Boris Nemtsov, who has been shot dead in Moscow at the age of 55, was a charismatic figure within Russian politics, a liberal reformer who rose to prominence under Boris Yeltsin and became a fierce critic of Vladimir Putin.
He was also a nuclear scientist, environmentalist, and father of four.
Nemtsov founded a number of opposition movements after leaving the Russian parliament in 2003 and he had served as the co-chair of the opposition Republican Party of Russia - People's Freedom Party since 2012.
He was a prominent and vocal critic of Mr Putin, denouncing him for Russia's part in the Ukraine crisis, its worsening economic situation, and the alleged corruption surrounding preparations for the Sochi Olympic Games in 2014.
Nemtsov was also a leading member of liberal movement Solidarnost. Along with fellow opposition figures Alexei Navalny and Garry Kasparov, a former chess grandmaster, Nemtsov played a prominent part in the large-scale opposition marches in Moscow that followed Russia's controversial 2011 election.
He was arrested for taking part in the protests and was detained in late 2011 for 15 days.
Despite being a prominent opposition member, he did not always see eye-to-eye with Russia's fractured liberal opposition. In 2011, recordings emerged of him calling opposition supporters "hamsters" and "scared penguins" - but his minor transgressions did not cause major rifts.

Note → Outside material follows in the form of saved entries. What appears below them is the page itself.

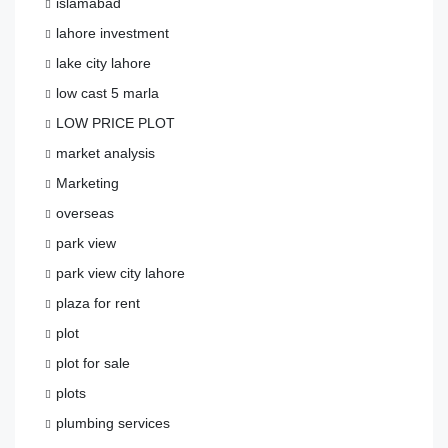
islamabad
lahore investment
lake city lahore
low cast 5 marla
LOW PRICE PLOT
market analysis
Marketing
overseas
park view
park view city lahore
plaza for rent
plot
plot for sale
plots
plumbing services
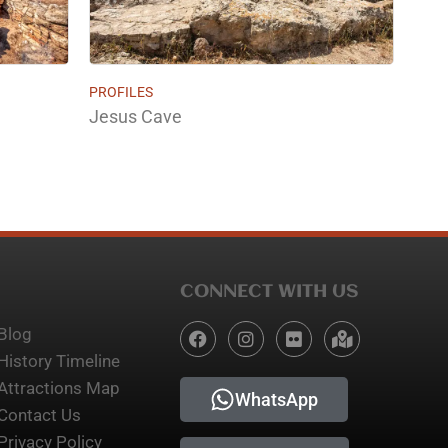
PROFILES
Jesus Cave
CONNECT WITH US
Blog
History Timeline
Attractions Map
WhatsApp
Contact Us
Privacy Policy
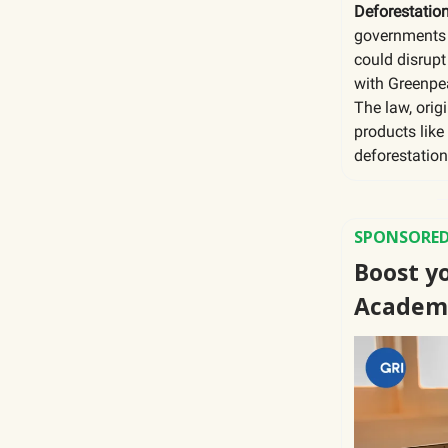
Deforestatio
governments 
could disrupt
with Greenpe
The law, orig
products like
deforestation
SPONSORED
Boost yo
Academ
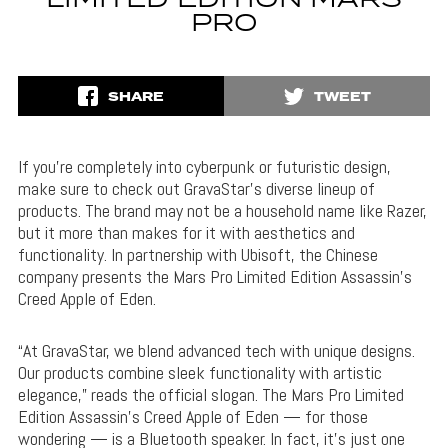
LIMITED EDITION MARS
PRO
SHARE
TWEET
If you’re completely into cyberpunk or futuristic design,
make sure to check out GravaStar’s diverse lineup of
products. The brand may not be a household name like Razer,
but it more than makes for it with aesthetics and
functionality. In partnership with Ubisoft, the Chinese
company presents the Mars Pro Limited Edition Assassin’s
Creed Apple of Eden.
“At GravaStar, we blend advanced tech with unique designs.
Our products combine sleek functionality with artistic
elegance,” reads the official slogan. The Mars Pro Limited
Edition Assassin’s Creed Apple of Eden — for those
wondering — is a Bluetooth speaker. In fact, it’s just one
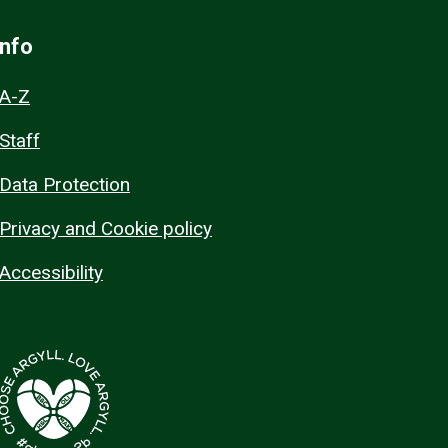
Info
A-Z
Staff
Data Protection
Privacy and Cookie policy
Accessibility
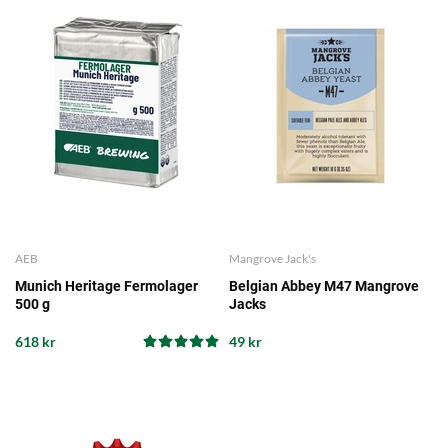
AEB
Mangrove Jack's
Munich Heritage Fermolager
Belgian Abbey M47 Mangrove
500 g
Jacks
618 kr
49 kr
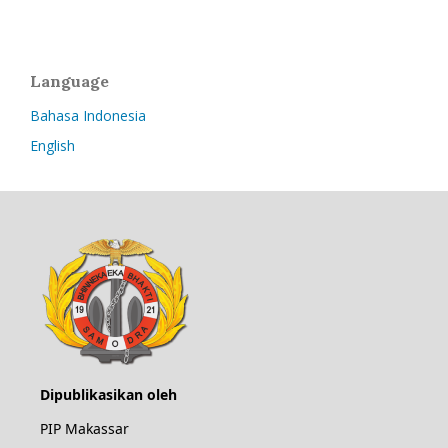
Language
Bahasa Indonesia
English
Dipublikasikan oleh
PIP Makassar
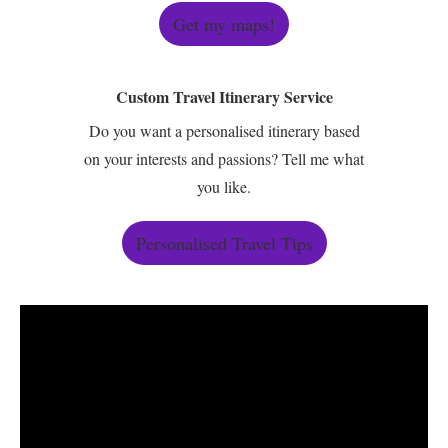
Get my maps!
Custom Travel Itinerary Service
Do you want a personalised itinerary based
on your interests and passions? Tell me what
you like.
Personalised Travel Tips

Nemtsov first ran for office in 1989, unsuccessfully, before eventually being elected to Russia's parliament in 1990. He stood by Boris Yeltsin when attacks came on his presidency in 1991 and Yeltsin rewarded his loyalty with the post of regional governor of Nizhny Novgorod.
He was young and eloquent, fluent in English, and media-savvy, and Nizhny Novgorod, bristling with military industries, became a showcase for foreign investment in Russia.
Nemtsov quickly became one of Russia's most prominent politicians, and observers speculated that Yeltsin was grooming the young regional governor as his successor.
In 1997, Yeltsin made him deputy prime minister in charge of economic reform. But Nemtsov came to regret the move, which heralded the beginning of his political decline.
Any presidential ambitions came to an end with the August 1998 economic crisis, which also cost him his job in government.
In 1999, Nemtsov founded the Union of Right Forces (SPS), along with fellow liberals Anatoly Chubais and Yegor Gaidar. Initially the party seemed moderately successful, gaining about 10% in the election that December and forming an influential faction in the Russian parliament.
But in the next few years the SPS attitude to Russia's new President, Vladimir Putin, evolved from conditional support to open opposition - and the party lost supporters.
In the 2003 election, the SPS failed to reach the 5% threshold needed to enter parliament. Nemtsov resigned as SPS leader and pursued a business career, while making futile attempts to reunite Russian liberals, left in total disarray by the election catastrophe.
He became a prominent face of the opposition once again in 2011, but he had fallen out of the limelight over the past few years.
Still, although he was no longer considered part of mainstream politics in Russia, his killing has shocked many across the country. An opposition rally planned for Sunday is still set to go ahead, but Nemtsov's death will undoubtedly be seen as a warning to Mr Putin's critics.
Mr Kasparov said bloodshed was inevitable in President Putin's "atmosphere of hatred and violence". The message is clear, he added: "Oppose Putin and your life is worth little."